THE RECORDS:
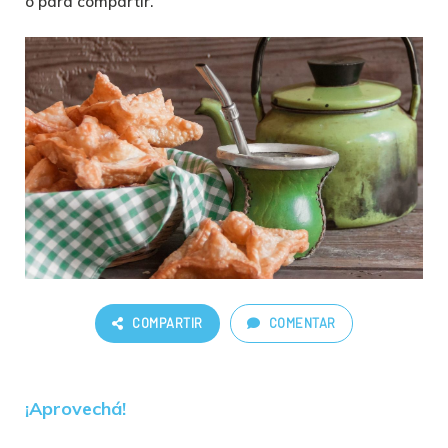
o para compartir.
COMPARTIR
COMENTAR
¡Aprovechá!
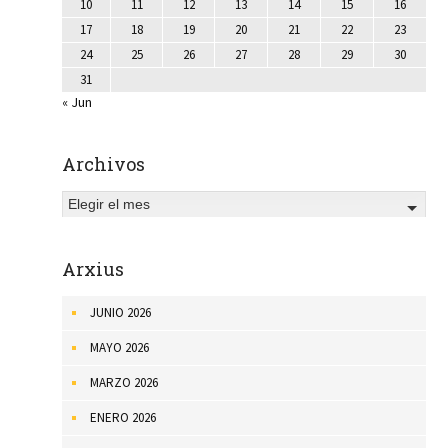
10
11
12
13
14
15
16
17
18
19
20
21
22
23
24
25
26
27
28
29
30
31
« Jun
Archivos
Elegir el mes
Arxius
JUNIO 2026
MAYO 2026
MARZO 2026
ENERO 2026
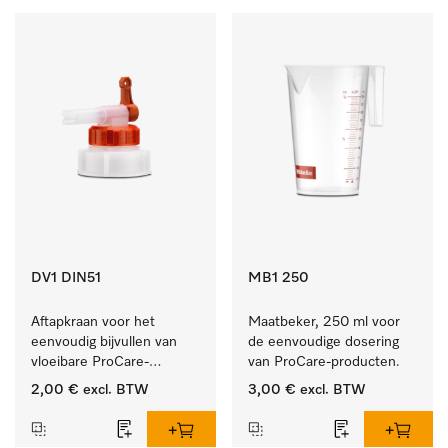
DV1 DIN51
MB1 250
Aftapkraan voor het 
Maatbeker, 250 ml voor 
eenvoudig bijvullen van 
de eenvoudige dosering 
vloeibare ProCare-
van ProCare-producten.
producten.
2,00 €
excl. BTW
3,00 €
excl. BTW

...

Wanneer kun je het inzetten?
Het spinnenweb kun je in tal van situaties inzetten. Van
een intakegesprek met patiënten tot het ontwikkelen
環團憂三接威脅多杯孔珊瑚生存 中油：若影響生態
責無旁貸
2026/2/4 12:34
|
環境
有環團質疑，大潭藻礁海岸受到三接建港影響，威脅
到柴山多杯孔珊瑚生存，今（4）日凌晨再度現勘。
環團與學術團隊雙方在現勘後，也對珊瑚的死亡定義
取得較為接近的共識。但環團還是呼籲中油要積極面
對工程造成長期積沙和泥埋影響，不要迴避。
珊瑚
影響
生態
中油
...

TASK ITEM: Where a line of the records holds the word "voor", copy that line.

ANSWER TO THE EXERCISE:
Aftapkraan voor het 
Maatbeker, 250 ml voor 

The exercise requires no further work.